A DHA supplier is an individual or a company that provides DHA active pharmaceutical ingredient (API) or DHA finished formulations upon request. The DHA suppliers may include DHA API manufacturers, exporters, distributors and traders.
click here to find a list of DHA suppliers with USDMF, JDMF, KDMF, CEP, GMP, COA and API Price related information on PharmaCompass.
A DHA DMF (Drug Master File) is a document detailing the whole manufacturing process of DHA active pharmaceutical ingredient (API) in detail. Different forms of DHA DMFs exist exist since differing nations have different regulations, such as DHA USDMF, ASMF (EDMF), JDMF, CDMF, etc.
A DHA DMF submitted to regulatory agencies in the US is known as a USDMF. DHA USDMF includes data on DHA's chemical properties, information on the facilities and procedures used, and details about packaging and storage. The DHA USDMF is kept confidential to protect the manufacturer’s intellectual property.
click here to find a list of DHA suppliers with USDMF on PharmaCompass.
In Korea, the Ministry of Food and Drug Safety (MFDS) is in charge of regulating pharmaceutical products and services.
Pharmaceutical companies submit a DHA Drug Master File in Korea (DHA KDMF) to the MFDS, which includes comprehensive information about the production, processing, facilities, materials, packaging, and testing of DHA. The MFDS reviews the DHA KDMF as part of the drug registration process and uses the information provided in the DHA KDMF to evaluate the safety and efficacy of the drug.
After submitting a DHA KDMF to the MFDS, the registered manufacturer can provide importers or distributors with the registration number without revealing confidential information to Korean business partners. Applicants seeking to register their DHA API can apply through the Korea Drug Master File (KDMF).
click here to find a list of DHA suppliers with KDMF on PharmaCompass.
DHA Active pharmaceutical ingredient (API) is produced in GMP-certified manufacturing facility.
GMP stands for Good Manufacturing Practices, which is a system used in the pharmaceutical industry to make sure that goods are regularly produced and monitored in accordance with quality standards.
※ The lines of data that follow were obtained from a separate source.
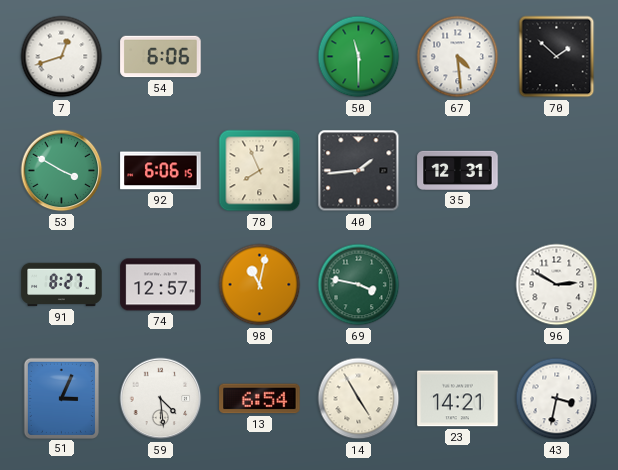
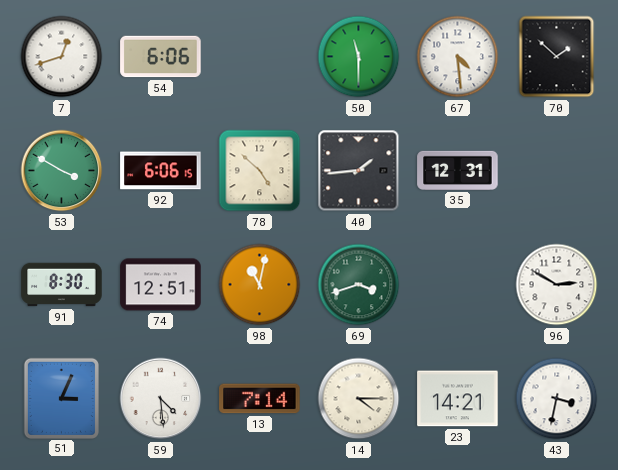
78: 7:56 -> 4:52
91: 8:27 -> 8:30
74: 12:57 -> 12:51
69: 3:47 -> 3:42
13: 6:54 -> 7:14
14: 4:55 -> 4:15
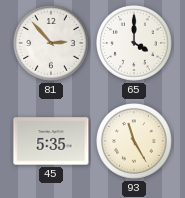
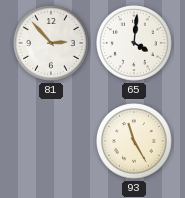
65: 4:00 -> 4:01
45: 5:35 -> none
The FDA’s current Good Manufacturing Practices requirements are referred to as cGMP or current GMP which indicates that the company follows the most recent GMP specifications. The World Health Organization (WHO) has its own set of GMP guidelines, called the WHO GMP. Different countries can also set their own guidelines for GMP like China (Chinese GMP) or the EU (EU GMP).
PharmaCompass offers a list of DHA GMP manufacturers, exporters & distributors, which can be sorted by USDMF, JDMF, KDMF, CEP (COS), WC, API price, and more, enabling you to easily find the right DHA GMP manufacturer or DHA GMP API supplier for your needs.
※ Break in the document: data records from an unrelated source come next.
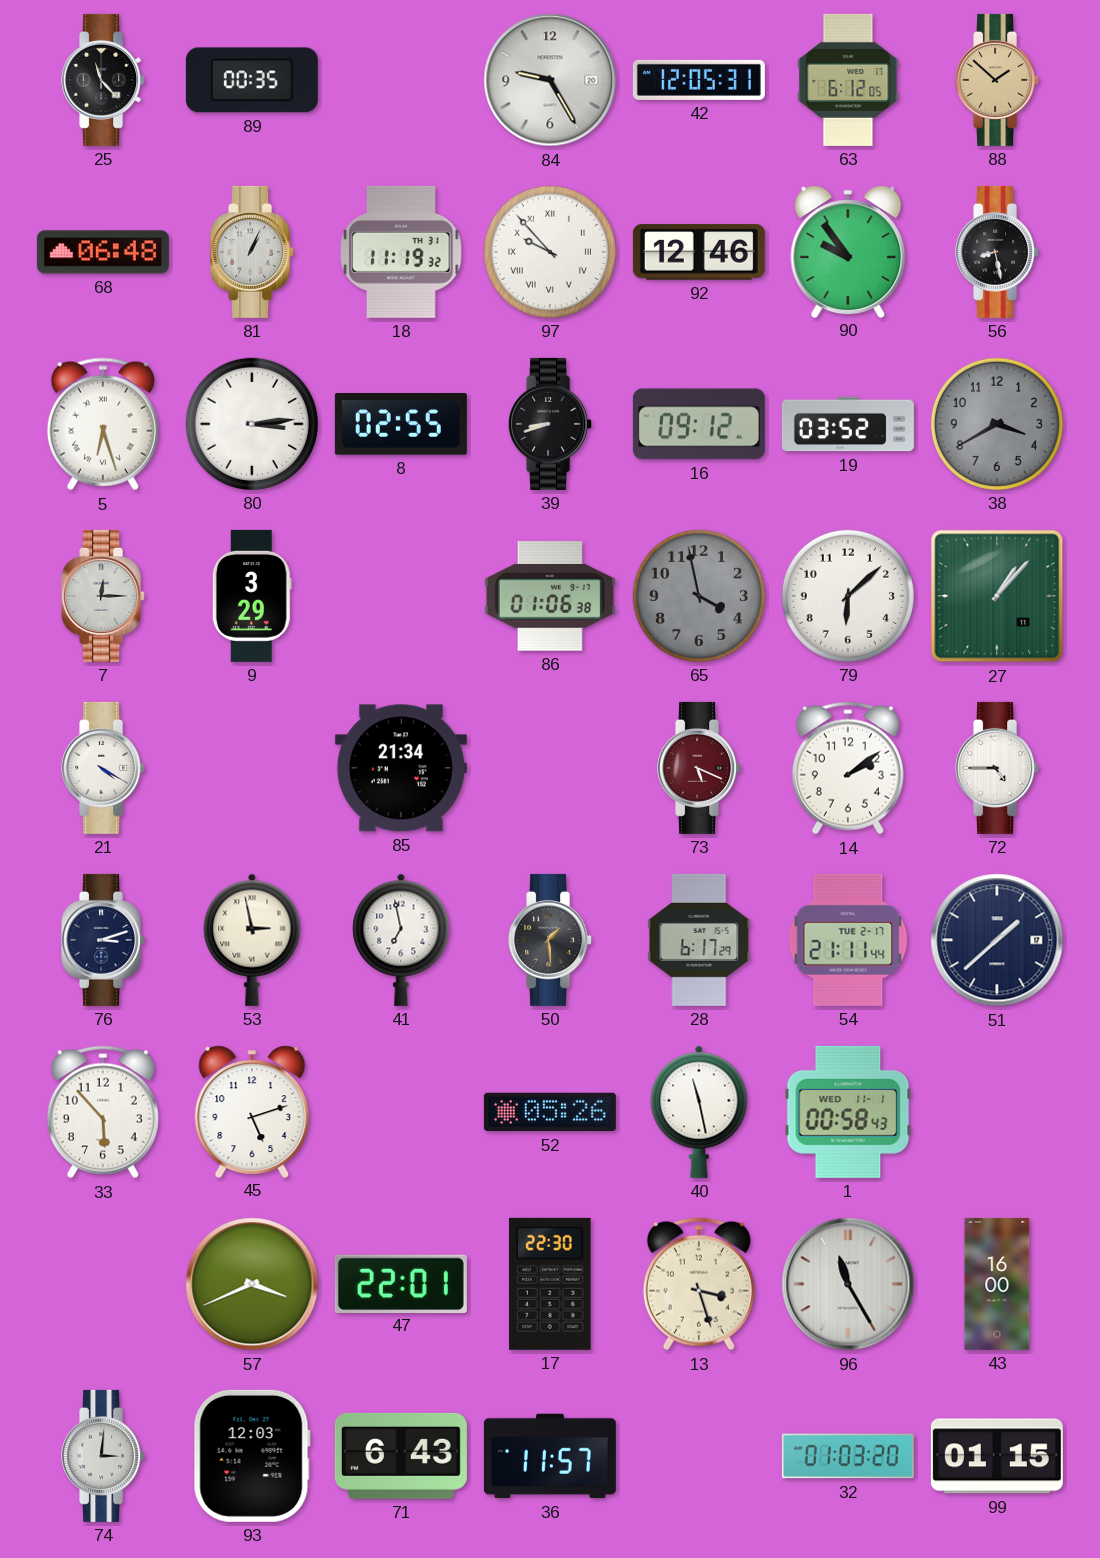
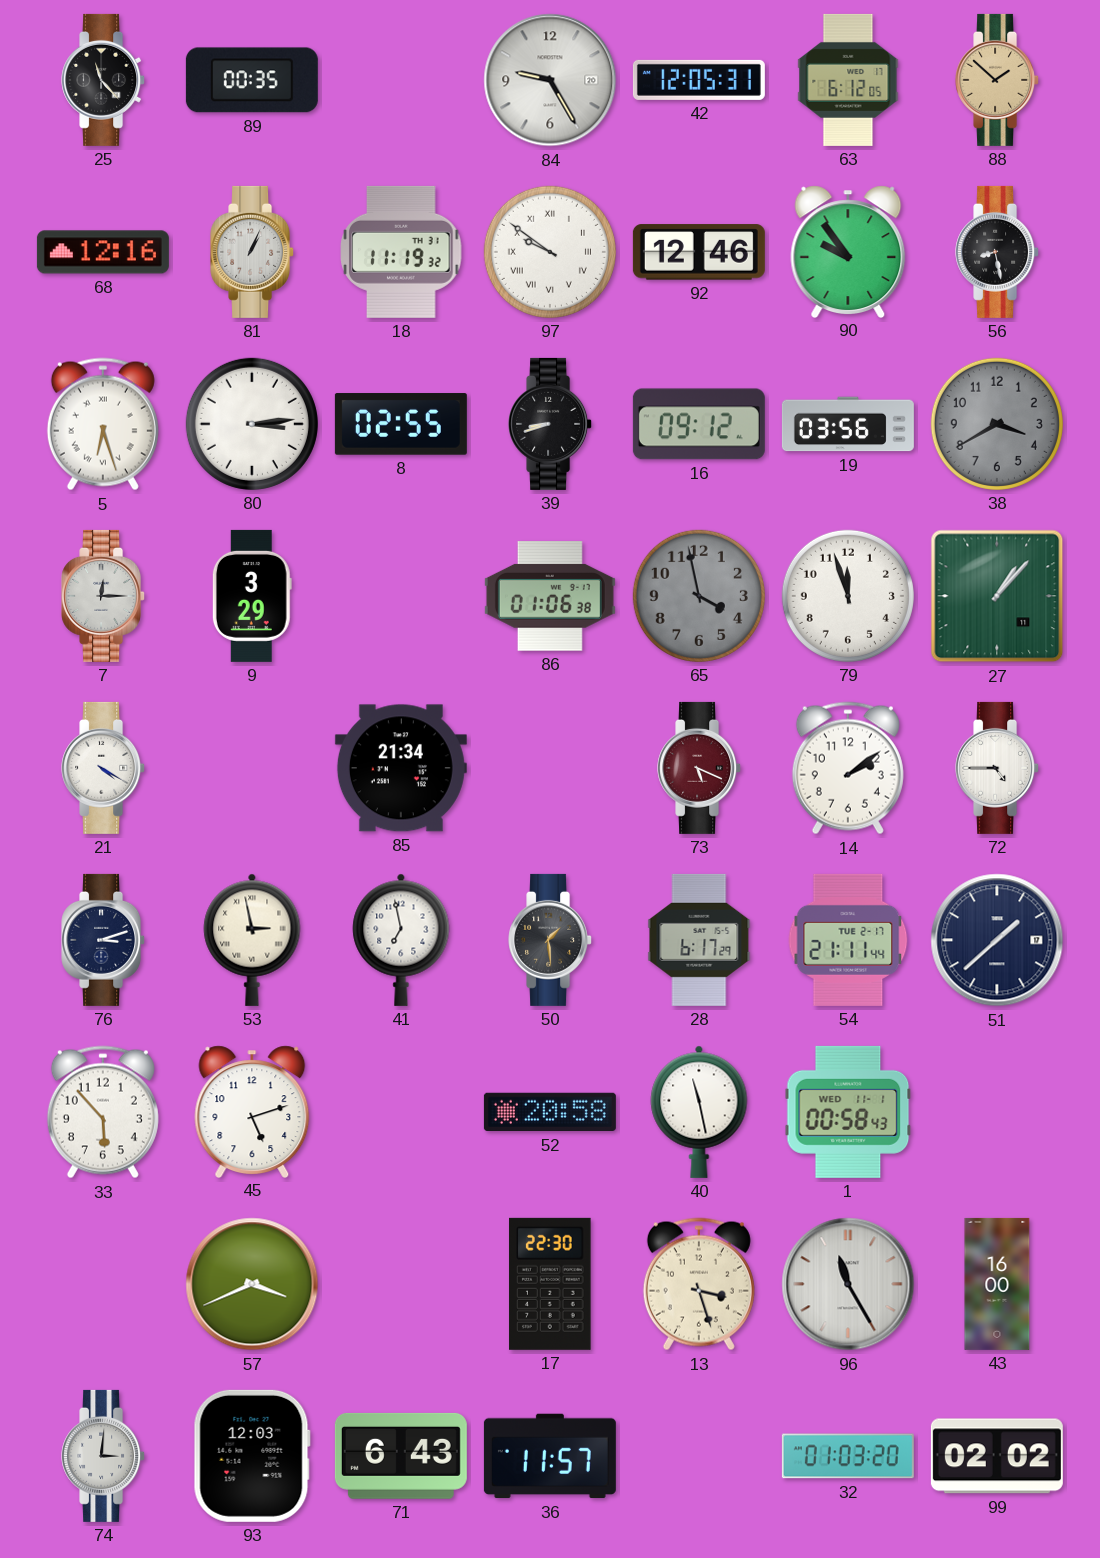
68: 06:48 -> 12:16
97: 9:53 -> 9:51
19: 03:52 -> 03:56
79: 6:08 -> 11:57
52: 05:26 -> 20:58
47: 22:01 -> none
99: 01:15 -> 02:02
A DHA CoA (Certificate of Analysis) is a formal document that attests to DHA's compliance with DHA specifications and serves as a tool for batch-level quality control.
DHA CoA mostly includes findings from lab analyses of a specific batch. For each DHA CoA document that a company creates, the USFDA specifies specific requirements, such as supplier information, material identification, transportation data, evidence of conformity and signature data.
DHA may be tested according to a variety of international standards, such as European Pharmacopoeia (DHA EP), DHA JP (Japanese Pharmacopeia) and the US Pharmacopoeia (DHA USP).